2.2. DNA Sample Preparation

The stock DNA solution was diluted with TE buffer to a working concentration of 1 ng/μL. For metal ion treatments, appropriate masses of each salt were directly added to the DNA solution (1 ng/μL) to achieve final cation concentrations of 1, 2, 5, and 10 mM. The mixtures were gently vortexed and incubated at room temperature (25 °C) for 1 h before deposition.

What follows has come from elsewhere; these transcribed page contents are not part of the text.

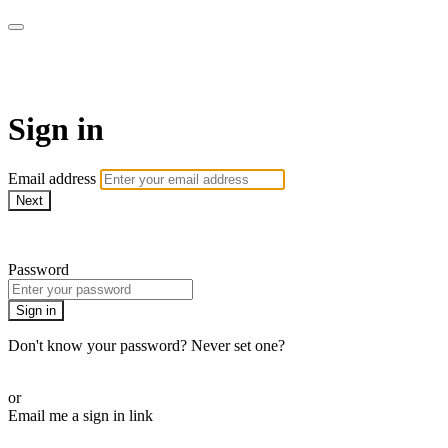
armchairmedical.tv
Sign in
Email address
Next
Need help?
Password
Sign in
Don't know your password? Never set one?
Reset your password
or
Email me a sign in link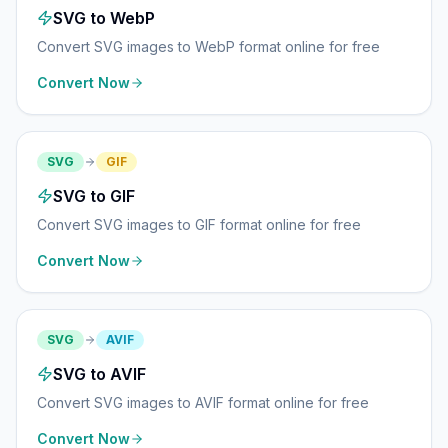
SVG to WebP
Convert SVG images to WebP format online for free
Convert Now
SVG
GIF
SVG to GIF
Convert SVG images to GIF format online for free
Convert Now
SVG
AVIF
SVG to AVIF
Convert SVG images to AVIF format online for free
Convert Now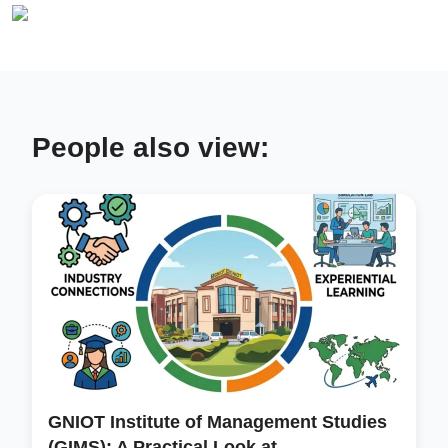
People also view:
GNIOT Institute of Management Studies
(GIMS): A Practical Look at...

2.3. Temperature Treatment

Aliquots of DNA samples (with or without metal ions) in microcentrifuge tubes were sealed with paraffin film. The tubes were then immersed in a precision water bath and heated to target temperatures of 25 °C (control), 60 °C, or 75 °C for 1 h. For divalent ion samples, an additional 90 °C treatment was performed. After incubation, samples were rapidly cooled on ice for 5 min to preserve the high-temperature conformation.
The temperatures 60 °C and 75 °C were selected because they lie, respectively, between and above the calculated T m values for 1 mM and 10 mM monovalent ions (Table 1), allowing us to distinguish partial from complete thermal melting without additional intermediate points.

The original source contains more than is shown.